The “Ten Plagues” are the tools of liberation. They are not lingering calamities from which the world suffers, like racism, environmental cataclysm, or ignorance. They are not called “plagues.”

The Torah has words for “plague”: נגע / nega’ and מגפה / magefah. Nega’ usually appears in the context of leprosy, the scale-disease that was a particularly horrible trauma in the Bible. (Later, a whole tractate of the Mishna on this theme would be called Nega’im.) Magefah is used usually in the context of massive deaths after the Israelites sin as a community (see, for example, Numbers 14:7, 25:8-9, 26:1; and 1 Samuel 4:17). But neither term, nega’ nor magefah, conjures up God’s battle with Pharaoh.

There is one exception (because there’s always an exception). In Exodus 11:1, just prior to the מכת הבכורות / the strike against the first-born of Egypt, G-d tells Moses:

…ע֣וֹד נֶ֤גַע אֶחָד֙ אָבִ֤יא עַל־פַּרְעֹה֙ וְעַל־מִצְרַ֔יִם…
“I will bring but one more plague [nega’] upon Pharaoh and upon Egypt…” 

Here is the one appearance of the word “plague” in the entire saga. Why does this word appear here, and only here?

Perhaps that Tenth Strike is different. After all, scholars have pointed out that the Esser Makkot occurred in three triads; there is a literary symmetry in the clusters of three, and the Tenth stands outside of the pattern. Perhaps the severity of the 10th Strike is so intense that even G-d realizes that this is the “nuclear option.” Maybe it’s simply the exception that proves the rule, since nowhere else in biblical or rabbinical literature these events are called “plagues.”
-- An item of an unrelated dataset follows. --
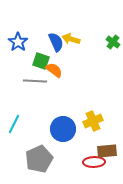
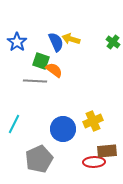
blue star: moved 1 px left
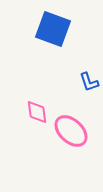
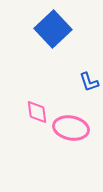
blue square: rotated 27 degrees clockwise
pink ellipse: moved 3 px up; rotated 32 degrees counterclockwise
So it’s just a little too lazy to score political points by asking, “What are 10 modern plagues…?” We have more than our share of them, it is true. But there is a cognitive dissonance in linking the today’s blights with wondrous moments in the past that directly led to our freedom.

The seder saga inspires other, more appropriate and difficult questions: What “miraculous” things have contributed to our freedom – individually, as a family, and as a people? What wondrous events in our past directly made it possible for us to be here today? And how do we appropriately express our wonder, awe, and gratitude?